One Will March 16, 2016

It is sometimes argued that the Christological formula of essence and person determines the way to understand person and essence in Trinitarian theology. The incarnate Son is a single person, the Person of the divine Son. But this Person exists in two natures. The church rejected monophysite Christologies; Jesus has two natures. And, the church rejected monothelite Christologies; Jesus has two wills.

On this paradigm, “will” must be an attribute of nature rather than Person. Otherwise, we’d be monothelites.

Applied to Triitarian theology, this means that God must have a single will, since He has only one nature. To say that the will of God is diverse is to detach will from nature, violating the Christological grammar, or, what is worse, to flirt with tritheism. “One will” thus becomes a test of orthodox Trinitarian theology.
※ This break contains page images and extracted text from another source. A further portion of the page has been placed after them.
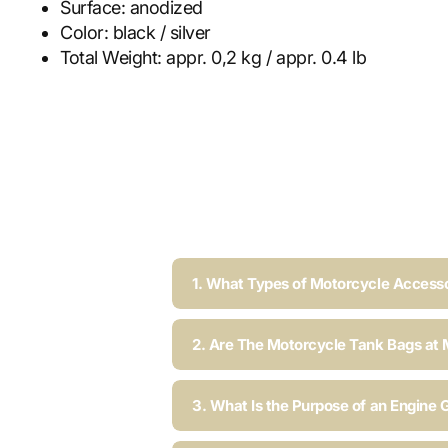
Surface:
anodized
Color:
black / silver
Total Weight:
appr. 0,2 kg / appr. 0.4 lb
1. What Types of Motorcycle Accesso
2. Are The Motorcycle Tank Bags at 
3. What Is the Purpose of an Engine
Let’s grant for the sake of argument that the terms must be used in the same way in both contexts. Let’s even grant the will-essence connection. Even so, the two cases are not analogous. Jesus has a divine will and a human will because He has a divine and human nature. His divine nature (if we can, grotesquely, think of the divine nature stripped from the nature) is undifferentiated because He is the divine Son, not the Father or Spirit. The case is quite different when we talk about the Trinitarian essence, which exists only as Father, Son, and Spirit, and so is necessarily differentiated.

It’s perfectly logical to say: Jesus has a divine will because He has a divine nature, and a human will because He has a human nature. And, the divine will of the Trinity is a differentiated unity because the divine nature is a differentiated unity.

But I suspect the argument above is even less forceful than this. If we accept the essence-will connection as described above, then the divine nature born by the Son must be the single nature of the Trinity, and thus must be the one will of the Trinity. The two wills in the incarnate Son are a human will and the one divine will of the divine essence. But that makes fair nonsense of the way Jesus talks about His relation with the Father’s will: “My meat is to do the will of Him who sent me” must be translated as “My meat is to do the unified will that I share with the Father and Spirit.” That doesn’t qualify, but contradicts Jesus’ actual statement.

One might parry this by saying that Jesus speaks as “man” and not as God. That would yield an odd result: The “impersonal” human nature speaking an “I” and talking of obedience. Jesus is capable of speaking of Himself as obedient to the will of another, the will of the One who sent Him, the One whose mission He fulfills. They form a single purpose, but they form a single purpose because the Son’s food and drink is to do the purpose of His Father.